Segment Start: TASK DATA
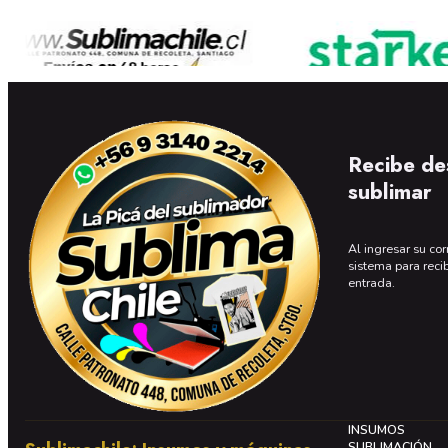
Recibe de
sublimar
Al ingresar su cor
sistema para reci
entrada.
INSUMOS
SUBLIMACIÓN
Segment End: TASK DATA
■ **EXERCISE REQUIREMENTS**
An exact copy of the lines from the one containing "sistema para reci" through the end of the entries is required, and nothing beyond them.

■ **REPLY**
sistema para reci
entrada.
INSUMOS
SUBLIMACIÓN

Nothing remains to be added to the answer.